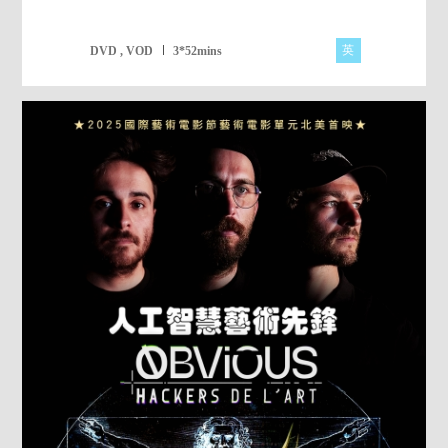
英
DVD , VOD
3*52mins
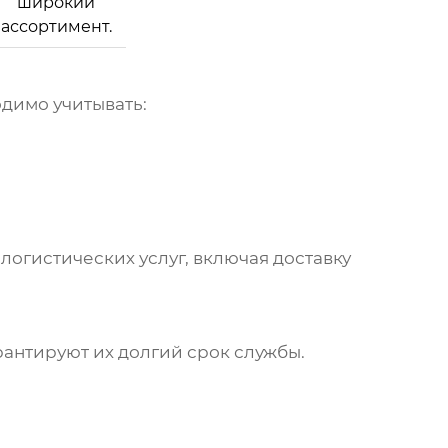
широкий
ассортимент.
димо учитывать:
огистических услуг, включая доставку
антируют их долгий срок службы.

• • •

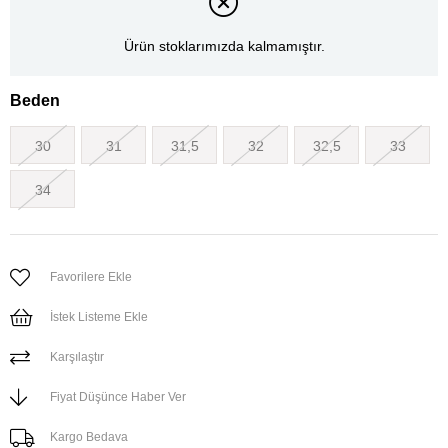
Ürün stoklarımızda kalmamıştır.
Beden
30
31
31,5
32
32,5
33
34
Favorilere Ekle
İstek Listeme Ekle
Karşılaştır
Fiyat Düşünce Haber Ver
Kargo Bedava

• • •

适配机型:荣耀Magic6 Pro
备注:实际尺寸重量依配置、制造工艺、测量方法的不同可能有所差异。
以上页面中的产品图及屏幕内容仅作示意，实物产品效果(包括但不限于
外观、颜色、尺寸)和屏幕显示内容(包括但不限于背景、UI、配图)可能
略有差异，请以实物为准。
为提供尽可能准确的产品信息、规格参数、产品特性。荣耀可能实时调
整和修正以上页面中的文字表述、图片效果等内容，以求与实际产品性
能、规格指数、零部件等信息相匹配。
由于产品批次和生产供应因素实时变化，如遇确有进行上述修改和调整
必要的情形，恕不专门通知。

• • •

Beginning with the line containing "外观、颜色、尺寸)和屏幕显示内容(包括但不限于背景、UI、配图)可能" and ending with the line containing "必要的情形，恕不专门通知。", extract those lines exactly from the listing above, and only those.

Problem solution:
外观、颜色、尺寸)和屏幕显示内容(包括但不限于背景、UI、配图)可能
略有差异，请以实物为准。
为提供尽可能准确的产品信息、规格参数、产品特性。荣耀可能实时调
整和修正以上页面中的文字表述、图片效果等内容，以求与实际产品性
能、规格指数、零部件等信息相匹配。
由于产品批次和生产供应因素实时变化，如遇确有进行上述修改和调整
必要的情形，恕不专门通知。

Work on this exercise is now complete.